Joa, für Shooter vorallem für aktuelle sollte man ne neue Karte einbauen. Auf Minimalen Grafiksettings wirst du wg. low FPS probleme beim zielen haben, ich kenn das von meinem alten PC^^
Welche Auflösung hat eig. der Bildschirm auf dem du spielen wirst?
Der PC so ist eig. schon gut, Quad Core, 4Gb RAM... nur die Grafikkarte dürfte alles ziemlich stark limitieren


----------



## kress (6. August 2010)

*AW: Acer Aspire X1300 Grafik aufrüsten?*

Acer Aspire X1300 Desktop PC: Amazon.de: Elektronik
Ist dein Rechner.
45 x 18,3 x 36 cm
Sind die Maße.
Ist schon ziemlich knapp.


----------



## Commander_PR (6. August 2010)

*AW: Acer Aspire X1300 Grafik aufrüsten?*

Falsch, das ist nicht mein Rechner...
Der wäre ja viel größer und bei dem hätte ich nicht mal Bedenken. DAS hier ist meiner:

ACER ASPIRE X1300 PC-SYSTEM (X4950/1TB) bei eBay.de: PC-Systeme (endet 05.08.10 12:31:04 MESZ)

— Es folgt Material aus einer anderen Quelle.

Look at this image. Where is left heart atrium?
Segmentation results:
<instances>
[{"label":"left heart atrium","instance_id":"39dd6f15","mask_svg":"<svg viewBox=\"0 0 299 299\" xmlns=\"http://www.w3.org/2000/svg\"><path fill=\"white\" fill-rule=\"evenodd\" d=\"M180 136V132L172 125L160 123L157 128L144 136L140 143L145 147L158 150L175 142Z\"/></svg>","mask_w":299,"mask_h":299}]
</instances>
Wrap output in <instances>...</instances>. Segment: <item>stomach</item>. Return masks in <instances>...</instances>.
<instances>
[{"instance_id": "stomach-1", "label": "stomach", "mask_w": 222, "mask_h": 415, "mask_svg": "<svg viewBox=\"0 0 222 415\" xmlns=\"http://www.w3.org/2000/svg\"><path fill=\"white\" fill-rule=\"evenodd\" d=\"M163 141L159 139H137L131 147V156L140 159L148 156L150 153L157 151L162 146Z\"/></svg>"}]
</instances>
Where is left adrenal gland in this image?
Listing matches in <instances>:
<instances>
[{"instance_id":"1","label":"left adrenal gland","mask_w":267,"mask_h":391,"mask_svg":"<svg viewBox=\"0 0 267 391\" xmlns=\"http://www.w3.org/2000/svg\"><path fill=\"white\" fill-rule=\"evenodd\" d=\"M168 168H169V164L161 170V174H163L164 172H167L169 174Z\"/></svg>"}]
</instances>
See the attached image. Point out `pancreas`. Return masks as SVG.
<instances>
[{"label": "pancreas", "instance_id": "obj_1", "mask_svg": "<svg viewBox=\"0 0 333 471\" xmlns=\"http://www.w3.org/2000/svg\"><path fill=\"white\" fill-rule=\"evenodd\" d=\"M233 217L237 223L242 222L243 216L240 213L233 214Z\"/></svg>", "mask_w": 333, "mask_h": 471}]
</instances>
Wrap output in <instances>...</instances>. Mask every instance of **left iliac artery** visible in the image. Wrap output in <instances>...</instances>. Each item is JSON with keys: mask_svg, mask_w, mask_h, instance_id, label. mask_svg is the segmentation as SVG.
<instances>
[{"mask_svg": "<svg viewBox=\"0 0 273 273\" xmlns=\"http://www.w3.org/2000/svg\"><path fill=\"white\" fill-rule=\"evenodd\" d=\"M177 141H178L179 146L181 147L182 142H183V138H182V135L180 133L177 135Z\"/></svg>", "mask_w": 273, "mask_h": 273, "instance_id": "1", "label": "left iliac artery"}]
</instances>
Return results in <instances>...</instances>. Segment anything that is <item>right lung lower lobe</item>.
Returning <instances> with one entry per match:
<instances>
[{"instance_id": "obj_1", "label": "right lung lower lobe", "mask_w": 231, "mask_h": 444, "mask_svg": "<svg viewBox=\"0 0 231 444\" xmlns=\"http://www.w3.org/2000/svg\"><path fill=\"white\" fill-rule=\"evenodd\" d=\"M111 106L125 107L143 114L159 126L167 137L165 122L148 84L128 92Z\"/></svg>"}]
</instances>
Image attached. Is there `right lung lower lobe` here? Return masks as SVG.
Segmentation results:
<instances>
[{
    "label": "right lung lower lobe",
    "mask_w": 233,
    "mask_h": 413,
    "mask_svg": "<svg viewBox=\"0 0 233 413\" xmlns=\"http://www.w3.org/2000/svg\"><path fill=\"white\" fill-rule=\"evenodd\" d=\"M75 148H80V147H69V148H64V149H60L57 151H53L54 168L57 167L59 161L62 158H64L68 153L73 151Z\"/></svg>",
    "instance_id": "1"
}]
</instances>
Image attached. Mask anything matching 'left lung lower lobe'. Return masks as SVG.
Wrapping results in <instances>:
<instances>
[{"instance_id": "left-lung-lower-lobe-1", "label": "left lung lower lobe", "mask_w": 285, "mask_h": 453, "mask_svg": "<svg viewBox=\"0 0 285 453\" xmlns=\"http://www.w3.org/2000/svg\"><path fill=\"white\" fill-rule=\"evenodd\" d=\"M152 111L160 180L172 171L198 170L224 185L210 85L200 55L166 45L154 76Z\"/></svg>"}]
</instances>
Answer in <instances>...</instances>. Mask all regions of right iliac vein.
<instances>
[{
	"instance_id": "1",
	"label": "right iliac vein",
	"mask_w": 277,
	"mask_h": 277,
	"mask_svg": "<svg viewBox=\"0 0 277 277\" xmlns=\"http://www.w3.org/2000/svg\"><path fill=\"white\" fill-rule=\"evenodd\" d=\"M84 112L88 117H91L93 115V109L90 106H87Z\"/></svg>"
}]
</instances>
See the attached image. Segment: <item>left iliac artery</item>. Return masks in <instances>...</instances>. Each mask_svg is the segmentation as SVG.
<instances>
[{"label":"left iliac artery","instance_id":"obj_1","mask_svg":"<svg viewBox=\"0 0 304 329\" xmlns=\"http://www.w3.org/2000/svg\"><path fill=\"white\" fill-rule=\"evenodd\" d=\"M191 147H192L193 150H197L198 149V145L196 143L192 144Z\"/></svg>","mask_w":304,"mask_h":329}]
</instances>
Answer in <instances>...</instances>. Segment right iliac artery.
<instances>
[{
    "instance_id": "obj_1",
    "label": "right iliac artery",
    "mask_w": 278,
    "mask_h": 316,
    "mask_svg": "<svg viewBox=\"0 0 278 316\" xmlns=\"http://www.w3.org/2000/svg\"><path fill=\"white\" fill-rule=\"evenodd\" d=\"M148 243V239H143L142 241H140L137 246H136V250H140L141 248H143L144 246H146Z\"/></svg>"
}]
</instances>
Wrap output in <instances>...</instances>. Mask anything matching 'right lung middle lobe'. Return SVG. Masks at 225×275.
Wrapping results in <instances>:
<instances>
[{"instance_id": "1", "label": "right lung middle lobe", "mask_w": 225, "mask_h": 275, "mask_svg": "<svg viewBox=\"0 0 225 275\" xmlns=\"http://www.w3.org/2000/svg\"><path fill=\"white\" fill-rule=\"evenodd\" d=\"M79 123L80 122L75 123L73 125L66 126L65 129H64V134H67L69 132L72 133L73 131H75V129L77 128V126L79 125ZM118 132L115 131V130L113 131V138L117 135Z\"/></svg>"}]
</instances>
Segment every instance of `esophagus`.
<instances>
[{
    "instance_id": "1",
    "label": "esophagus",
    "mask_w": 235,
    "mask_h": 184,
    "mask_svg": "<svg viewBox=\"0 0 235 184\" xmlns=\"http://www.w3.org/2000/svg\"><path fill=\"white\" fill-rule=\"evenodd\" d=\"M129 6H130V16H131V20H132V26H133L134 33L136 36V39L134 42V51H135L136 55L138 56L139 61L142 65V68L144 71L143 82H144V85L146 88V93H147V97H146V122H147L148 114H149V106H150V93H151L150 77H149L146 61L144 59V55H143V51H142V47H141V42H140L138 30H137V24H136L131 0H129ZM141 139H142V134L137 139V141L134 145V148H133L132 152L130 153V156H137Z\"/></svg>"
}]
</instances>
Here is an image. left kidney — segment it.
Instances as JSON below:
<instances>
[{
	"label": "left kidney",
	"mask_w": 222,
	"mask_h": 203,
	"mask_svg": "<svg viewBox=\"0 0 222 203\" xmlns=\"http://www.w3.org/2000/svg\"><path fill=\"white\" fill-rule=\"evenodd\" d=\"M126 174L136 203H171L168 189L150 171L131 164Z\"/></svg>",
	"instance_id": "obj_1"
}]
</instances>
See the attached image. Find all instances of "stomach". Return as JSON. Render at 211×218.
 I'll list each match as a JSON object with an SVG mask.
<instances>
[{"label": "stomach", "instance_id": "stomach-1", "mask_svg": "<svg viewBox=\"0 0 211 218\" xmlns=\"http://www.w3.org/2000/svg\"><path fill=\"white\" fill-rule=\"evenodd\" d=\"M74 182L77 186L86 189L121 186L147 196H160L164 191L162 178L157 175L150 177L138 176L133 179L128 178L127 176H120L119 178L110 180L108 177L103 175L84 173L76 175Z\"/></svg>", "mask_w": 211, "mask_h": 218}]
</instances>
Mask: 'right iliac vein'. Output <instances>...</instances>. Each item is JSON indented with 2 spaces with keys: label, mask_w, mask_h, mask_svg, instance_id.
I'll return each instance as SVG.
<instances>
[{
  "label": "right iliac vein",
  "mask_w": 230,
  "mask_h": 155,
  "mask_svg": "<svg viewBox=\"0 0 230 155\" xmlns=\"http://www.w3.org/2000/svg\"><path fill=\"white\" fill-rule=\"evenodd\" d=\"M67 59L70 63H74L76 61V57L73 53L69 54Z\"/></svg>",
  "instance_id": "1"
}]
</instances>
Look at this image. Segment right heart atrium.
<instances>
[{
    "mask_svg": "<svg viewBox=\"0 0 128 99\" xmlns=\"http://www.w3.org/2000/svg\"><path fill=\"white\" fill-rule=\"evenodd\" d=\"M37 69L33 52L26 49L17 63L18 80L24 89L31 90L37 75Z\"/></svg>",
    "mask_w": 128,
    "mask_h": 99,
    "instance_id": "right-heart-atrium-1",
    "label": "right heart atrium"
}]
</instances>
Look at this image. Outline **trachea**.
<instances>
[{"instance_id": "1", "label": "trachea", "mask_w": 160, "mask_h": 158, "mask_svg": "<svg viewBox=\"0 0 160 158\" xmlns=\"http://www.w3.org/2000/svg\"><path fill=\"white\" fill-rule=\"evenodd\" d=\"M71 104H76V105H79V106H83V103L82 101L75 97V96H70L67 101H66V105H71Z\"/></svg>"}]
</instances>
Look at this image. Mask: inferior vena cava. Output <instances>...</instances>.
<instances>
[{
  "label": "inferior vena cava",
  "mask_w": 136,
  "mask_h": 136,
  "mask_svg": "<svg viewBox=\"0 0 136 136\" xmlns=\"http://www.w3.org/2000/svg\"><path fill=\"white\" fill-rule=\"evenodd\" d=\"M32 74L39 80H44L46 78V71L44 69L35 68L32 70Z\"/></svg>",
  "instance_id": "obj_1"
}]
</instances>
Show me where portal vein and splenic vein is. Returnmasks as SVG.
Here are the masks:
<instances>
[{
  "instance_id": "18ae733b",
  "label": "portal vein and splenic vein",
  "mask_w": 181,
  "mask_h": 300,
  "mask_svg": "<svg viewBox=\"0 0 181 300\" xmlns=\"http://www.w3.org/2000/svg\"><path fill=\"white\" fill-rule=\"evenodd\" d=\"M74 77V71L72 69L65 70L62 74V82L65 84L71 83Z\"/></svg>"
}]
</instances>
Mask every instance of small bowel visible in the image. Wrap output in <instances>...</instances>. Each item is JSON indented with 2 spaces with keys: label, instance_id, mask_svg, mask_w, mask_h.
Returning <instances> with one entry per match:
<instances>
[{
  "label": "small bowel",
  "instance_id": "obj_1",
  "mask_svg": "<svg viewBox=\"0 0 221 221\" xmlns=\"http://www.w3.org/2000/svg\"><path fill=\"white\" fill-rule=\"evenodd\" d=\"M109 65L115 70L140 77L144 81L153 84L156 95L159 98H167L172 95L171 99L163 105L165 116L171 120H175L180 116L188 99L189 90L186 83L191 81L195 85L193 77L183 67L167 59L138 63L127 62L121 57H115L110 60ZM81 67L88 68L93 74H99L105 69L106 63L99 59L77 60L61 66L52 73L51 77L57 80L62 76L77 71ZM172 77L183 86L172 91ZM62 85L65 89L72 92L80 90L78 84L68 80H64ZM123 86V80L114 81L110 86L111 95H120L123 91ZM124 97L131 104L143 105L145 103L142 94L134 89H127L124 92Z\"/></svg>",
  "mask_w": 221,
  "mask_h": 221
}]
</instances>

Und irgendwas muss da ja reinpassen, aber was "normales" kann ich mir halt nich vorstellen. Das is ja mein Hauptproblem. 

Zum Monitor: Da ich den auch als TV benutze, habe ich einen LG M2762D, also 1920x1080 glaub ich, Full HD isser jedenfalls...


----------



## zøtac (6. August 2010)

*AW: Acer Aspire X1300 Grafik aufrüsten?*

Oh, das ist wirklich sehr klein...
Wie wärs wenn man die Graka mit ner PCIe Riser Card anders anbringt?


----------



## Commander_PR (6. August 2010)

*AW: Acer Aspire X1300 Grafik aufrüsten?*

Und du glaubst, dass ich weiß, was du damit meinst?! 
Wie gesagt, das soll egtl nur ein PC zum arbeiten, surfen und streamen (NBA League Pass) sein. Dachte mir nur, VIELLEICHT könnte man den zwischendurch auch mal zum Zocken von mehr als Solitär und Hearts benutzen  Ich google mal und in der Zeit kannst du auch versuchen, mir PCI-Riser-Card zu erklären


----------



## Commander_PR (6. August 2010)

*AW: Acer Aspire X1300 Grafik aufrüsten?*

Einfach eine "Verlängerung", so dass ich die anders anbringen kann und nicht hochkant in dem 10cm hohen Gehäuse?


----------



## zøtac (6. August 2010)

*AW: Acer Aspire X1300 Grafik aufrüsten?*



Commander_PR schrieb:


> Und du glaubst, dass ich weiß, was du damit meinst?!
> Wie gesagt, das soll egtl nur ein PC zum arbeiten, surfen und streamen (NBA League Pass) sein. Dachte mir nur, VIELLEICHT könnte man den zwischendurch auch mal zum Zocken von mehr als Solitär und Hearts benutzen  Ich google mal und in der Zeit kannst du auch versuchen, mir PCI-Riser-Card zu erklären


Eine PCIe Riser Card ist nichts weiter, als eine Verlängerung vom PCIe Slot per Flachbandkabel. D.h., mit der Verlängerung kannst du deine Karte woanders Wagrecht einbauen. Musst nur schaun das du noch an den DVI/VGA Port (Bidlschirmanschluss ) kommst


----------



## fuddles (6. August 2010)

*AW: Acer Aspire X1300 Grafik aufrüsten?*

Beim X1300 wird definitiv mit neuer Graka auch ein neues Netzteil fällig.
Im Media Markt hab ich mal eins aus der Reihe aufgemacht (heimlisch^^ ), müsste auch das selbe Gehäuse gewesen sein.
Da war allen ernstes ein 200Watt Netzteil drin.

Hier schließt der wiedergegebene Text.